• _SOURCE INFORMATION_

↓↓↓

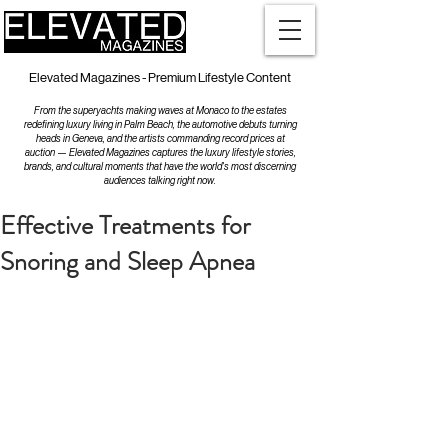
Elevated Magazines - Premium Lifestyle Content
From the superyachts making waves at Monaco to the estates
redefining luxury living in Palm Beach, the automotive debuts turning
heads in Geneva, and the artists commanding record prices at
auction — Elevated Magazines captures the luxury lifestyle stories,
brands, and cultural moments that have the world's most discerning
audiences talking right now.
Effective Treatments for
Snoring and Sleep Apnea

↑↑↑

• _EXERCISE DESCRIPTION_
Leave the images out and output the remaining material exactly as it stands.

• _ANSWER SECTION_
Elevated Magazines - Premium Lifestyle Content
From the superyachts making waves at Monaco to the estates
redefining luxury living in Palm Beach, the automotive debuts turning
heads in Geneva, and the artists commanding record prices at
auction — Elevated Magazines captures the luxury lifestyle stories,
brands, and cultural moments that have the world's most discerning
audiences talking right now.
Effective Treatments for
Snoring and Sleep Apnea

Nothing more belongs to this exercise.